Synthesizing Modular Manipulators For Tasks With Time, Obstacle, And Torque Constraints

TL;DR

This paper presents an automated framework for designing and controlling modular serial chain robots to perform complex tasks involving time, obstacle avoidance, and torque constraints, optimizing for specific task requirements.

Contribution

It introduces a novel optimization-based method that synthesizes both the design and control parameters of modular manipulators from task specifications.

Findings

Successfully synthesized a robot to navigate a constrained environment while holding an object.

Demonstrated the framework's ability to handle complex task constraints.
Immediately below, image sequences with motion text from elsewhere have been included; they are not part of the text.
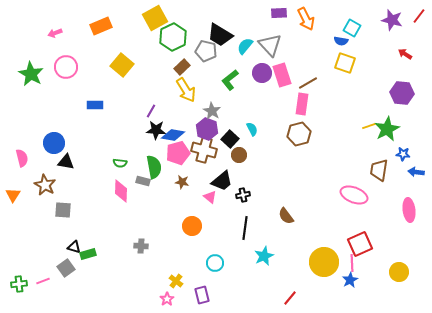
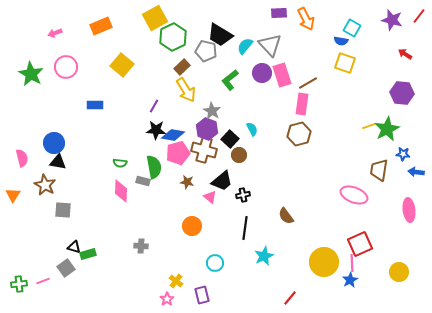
purple line at (151, 111): moved 3 px right, 5 px up
black triangle at (66, 162): moved 8 px left
brown star at (182, 182): moved 5 px right
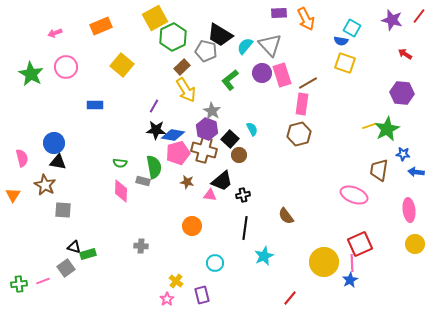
pink triangle at (210, 197): moved 2 px up; rotated 32 degrees counterclockwise
yellow circle at (399, 272): moved 16 px right, 28 px up
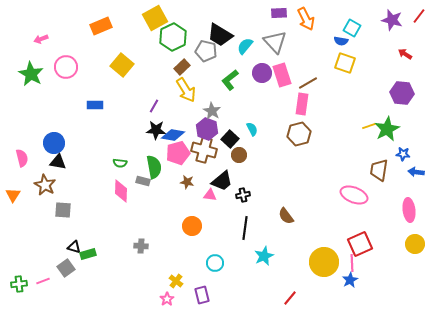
pink arrow at (55, 33): moved 14 px left, 6 px down
gray triangle at (270, 45): moved 5 px right, 3 px up
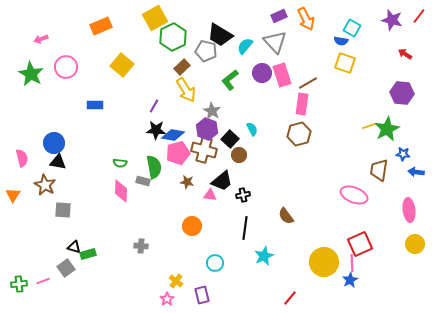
purple rectangle at (279, 13): moved 3 px down; rotated 21 degrees counterclockwise
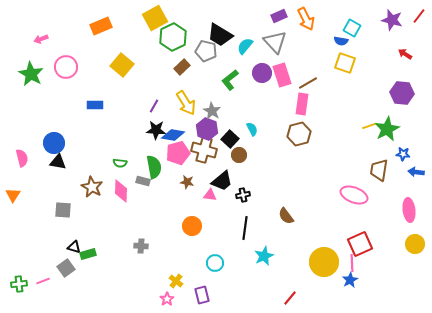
yellow arrow at (186, 90): moved 13 px down
brown star at (45, 185): moved 47 px right, 2 px down
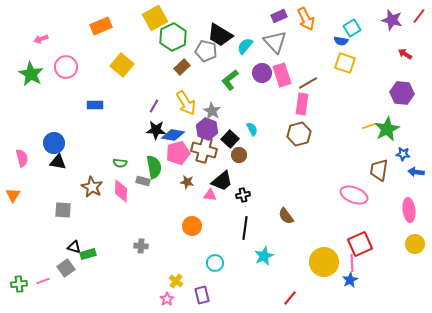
cyan square at (352, 28): rotated 30 degrees clockwise
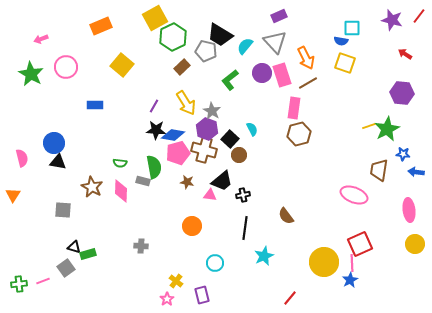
orange arrow at (306, 19): moved 39 px down
cyan square at (352, 28): rotated 30 degrees clockwise
pink rectangle at (302, 104): moved 8 px left, 4 px down
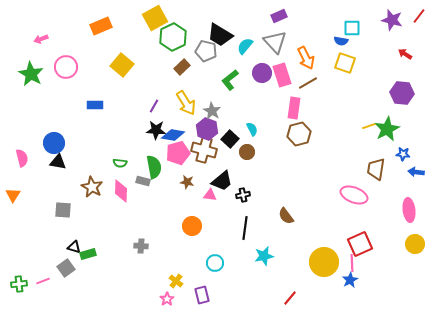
brown circle at (239, 155): moved 8 px right, 3 px up
brown trapezoid at (379, 170): moved 3 px left, 1 px up
cyan star at (264, 256): rotated 12 degrees clockwise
Validated the approach on a real-world-like scenario.

Abstract

Modular robots can be tailored to achieve specific tasks and rearranged to achieve previously infeasible ones. The challenge is choosing an appropriate design from a large search space. In this work, we describe a framework that automatically synthesizes the design and controls for a serial chain modular manipulator given a task description. The task includes points to be reached in the 3D space, time constraints, a load to be sustained at the end-effector, and obstacles to be avoided in the environment. These specifications are encoded as a constrained optimization in the robot's kinematics and dynamics and, if a solution is found, the formulation returns the specific design and controls to perform the task. Finally, we demonstrate our approach on a complex specification in which the robot navigates a constrained environment while holding an object.